Open catalog of scholarly papers, authors, institutions, venues, and concepts

OpenAlex is a bibliographic catalogue of scientific papers, authors and institutions accessible in open access mode, named after the Library of Alexandria. It started operating in January 2022 by OurResearch as a successor of the terminated Microsoft Academic Graph. OpenAlex competes with commercial products such as Clarivate's Web of Science or Elsevier's Scopus, and is complemented by bibliometrics tools and an API. OpenAlex is challenging Web of Science and Scopus as a free, open-source research index, which covers over 200 million scholarly works.
== History ==
On 31 December 2021, the Microsoft Academic Graph (MAG) database stopped being updated. The non-profit organization OurResearch proposed the creation of an open access bibliographic database, named OpenAlex, with the ambition of providing a fully open catalogue for the global research system. OpenAlex was released in January 2022, including information from MAG as well as a free API. Its name is inspired by the Library of Alexandria, which created the first bibliographic catalogue in human history.

In September 2023, Leiden University in the Netherlands announced that it would now use OpenAlex to establish its research institution ranking for 2024. In December 2023, the Sorbonne University announced that it was deregistering from Scopus in favor of OpenAlex.

In 2024, the French Ministry of Research and Higher Education pledged to contribute financially to the project, considering it "as a crucial open science infrastructure".
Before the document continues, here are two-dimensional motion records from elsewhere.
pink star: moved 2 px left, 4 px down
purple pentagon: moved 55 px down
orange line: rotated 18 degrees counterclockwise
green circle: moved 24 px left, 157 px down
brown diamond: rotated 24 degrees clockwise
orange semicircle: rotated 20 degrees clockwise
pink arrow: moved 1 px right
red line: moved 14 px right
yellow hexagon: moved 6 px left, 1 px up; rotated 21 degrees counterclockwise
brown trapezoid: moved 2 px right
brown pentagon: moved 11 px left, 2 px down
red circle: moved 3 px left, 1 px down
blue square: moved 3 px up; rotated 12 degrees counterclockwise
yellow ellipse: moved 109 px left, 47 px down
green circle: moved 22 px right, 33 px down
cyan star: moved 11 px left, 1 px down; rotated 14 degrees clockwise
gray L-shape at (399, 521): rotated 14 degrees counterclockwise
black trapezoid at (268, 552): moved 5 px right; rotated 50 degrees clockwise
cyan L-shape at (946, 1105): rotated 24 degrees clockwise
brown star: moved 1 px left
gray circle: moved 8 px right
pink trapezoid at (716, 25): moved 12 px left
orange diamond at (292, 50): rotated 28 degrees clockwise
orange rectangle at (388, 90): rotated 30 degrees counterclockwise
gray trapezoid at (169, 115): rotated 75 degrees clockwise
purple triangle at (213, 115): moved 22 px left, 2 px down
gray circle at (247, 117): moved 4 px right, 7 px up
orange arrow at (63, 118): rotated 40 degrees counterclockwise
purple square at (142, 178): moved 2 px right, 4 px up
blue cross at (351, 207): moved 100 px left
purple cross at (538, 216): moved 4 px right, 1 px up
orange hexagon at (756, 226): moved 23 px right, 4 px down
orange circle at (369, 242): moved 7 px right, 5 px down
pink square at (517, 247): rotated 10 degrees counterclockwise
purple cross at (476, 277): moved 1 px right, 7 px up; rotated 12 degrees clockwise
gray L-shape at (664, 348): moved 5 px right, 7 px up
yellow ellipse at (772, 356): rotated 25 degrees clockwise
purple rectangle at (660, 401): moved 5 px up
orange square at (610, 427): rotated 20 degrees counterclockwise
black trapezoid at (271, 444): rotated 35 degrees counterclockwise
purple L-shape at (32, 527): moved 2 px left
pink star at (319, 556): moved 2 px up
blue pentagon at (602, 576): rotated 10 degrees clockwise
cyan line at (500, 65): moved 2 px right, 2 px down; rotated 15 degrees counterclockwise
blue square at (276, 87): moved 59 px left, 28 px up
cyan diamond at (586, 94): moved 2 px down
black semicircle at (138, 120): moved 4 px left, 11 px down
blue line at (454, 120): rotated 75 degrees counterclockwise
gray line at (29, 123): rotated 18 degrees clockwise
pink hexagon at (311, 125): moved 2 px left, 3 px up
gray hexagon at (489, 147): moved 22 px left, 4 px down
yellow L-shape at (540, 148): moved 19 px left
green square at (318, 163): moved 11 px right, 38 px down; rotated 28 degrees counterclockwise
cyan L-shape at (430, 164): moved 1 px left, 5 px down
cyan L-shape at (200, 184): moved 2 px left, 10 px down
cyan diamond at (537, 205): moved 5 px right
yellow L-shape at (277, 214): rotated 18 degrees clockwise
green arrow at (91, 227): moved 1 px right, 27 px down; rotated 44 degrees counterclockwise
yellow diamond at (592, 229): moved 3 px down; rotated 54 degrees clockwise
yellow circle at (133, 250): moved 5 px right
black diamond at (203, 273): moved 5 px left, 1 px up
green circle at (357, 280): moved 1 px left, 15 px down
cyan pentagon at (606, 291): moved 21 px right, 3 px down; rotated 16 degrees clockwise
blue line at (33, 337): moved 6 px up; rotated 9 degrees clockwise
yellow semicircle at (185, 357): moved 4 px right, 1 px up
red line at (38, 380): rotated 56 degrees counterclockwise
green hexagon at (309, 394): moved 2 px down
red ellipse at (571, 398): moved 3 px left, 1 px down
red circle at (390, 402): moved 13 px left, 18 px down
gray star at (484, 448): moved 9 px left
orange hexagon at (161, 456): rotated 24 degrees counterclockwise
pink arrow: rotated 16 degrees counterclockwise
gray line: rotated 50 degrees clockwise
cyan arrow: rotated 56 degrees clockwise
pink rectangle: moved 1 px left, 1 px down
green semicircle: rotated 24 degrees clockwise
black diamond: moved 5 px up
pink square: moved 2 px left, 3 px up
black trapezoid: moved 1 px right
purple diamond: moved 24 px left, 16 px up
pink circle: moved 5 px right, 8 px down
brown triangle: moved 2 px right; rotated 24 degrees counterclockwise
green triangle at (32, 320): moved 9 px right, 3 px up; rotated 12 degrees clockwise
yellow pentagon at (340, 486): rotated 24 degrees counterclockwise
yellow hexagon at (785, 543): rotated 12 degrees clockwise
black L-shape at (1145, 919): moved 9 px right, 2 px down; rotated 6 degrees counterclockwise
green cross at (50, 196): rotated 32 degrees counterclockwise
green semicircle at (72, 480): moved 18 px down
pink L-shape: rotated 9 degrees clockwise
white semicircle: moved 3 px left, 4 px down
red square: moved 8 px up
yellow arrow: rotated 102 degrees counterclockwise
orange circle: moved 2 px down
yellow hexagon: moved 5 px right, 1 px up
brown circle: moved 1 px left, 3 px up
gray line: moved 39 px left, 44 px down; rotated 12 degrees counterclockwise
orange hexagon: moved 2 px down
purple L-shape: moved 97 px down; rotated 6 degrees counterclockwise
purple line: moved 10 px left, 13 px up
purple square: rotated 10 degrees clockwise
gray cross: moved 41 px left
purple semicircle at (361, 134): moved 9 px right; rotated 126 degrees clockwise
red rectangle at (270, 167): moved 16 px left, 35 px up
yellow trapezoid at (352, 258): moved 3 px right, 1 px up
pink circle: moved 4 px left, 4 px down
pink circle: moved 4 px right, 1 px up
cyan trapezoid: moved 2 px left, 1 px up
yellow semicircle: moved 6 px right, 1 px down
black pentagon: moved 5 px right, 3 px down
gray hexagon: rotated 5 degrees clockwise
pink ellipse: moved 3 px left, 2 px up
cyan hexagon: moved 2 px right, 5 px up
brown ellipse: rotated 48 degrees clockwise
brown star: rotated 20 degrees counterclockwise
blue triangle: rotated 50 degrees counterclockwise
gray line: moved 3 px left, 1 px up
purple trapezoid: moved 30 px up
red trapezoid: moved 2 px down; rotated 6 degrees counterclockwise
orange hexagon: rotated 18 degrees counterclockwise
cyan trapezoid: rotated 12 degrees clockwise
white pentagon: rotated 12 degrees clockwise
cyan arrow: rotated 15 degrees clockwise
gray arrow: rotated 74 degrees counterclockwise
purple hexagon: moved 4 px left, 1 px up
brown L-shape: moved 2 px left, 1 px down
By March 2024, OpenAlex included metadata for 209 million works such as journal articles and books; 13 million authors with ambiguous identities; metadata for 124,000 sites hosting works, including journals and online repositories; metadata for 109,000 institutions; and 65,000 Wikidata concepts, which are algorithmically linked to works using an automated multi-tag hierarchical classifier. In March of the same year, it announced that they had received a $7.5 million grant from the philanthropic initiative Arcadia, with the goal of making OpenAlex a real, open alternative to commercial solutions.

In June 2024 a paper got wider audience when a team of researchers found fabricated metadata entered into the Crossref database, which is also sourced by OpenAlex. Metadata in the reported examples does not contain the real citations any more, but made up citations.

== Uses ==
OpenAlex is used by universities to measure the progress of their research teams in terms of publishing publications or meeting sustainable development goals. OpenAlex relies on DOAJ data as well as Unpaywall data to indicate the status (closed or open) and route used for open access (open access in gold, green, bronze or hybrid versions), and in Aurora's requests to qualify the works indexed according to the sustainable development goals defined by the United Nations. It also uses information from Crossref and ORCID. In 2024 the API had a usage volume of 115 million monthly queries.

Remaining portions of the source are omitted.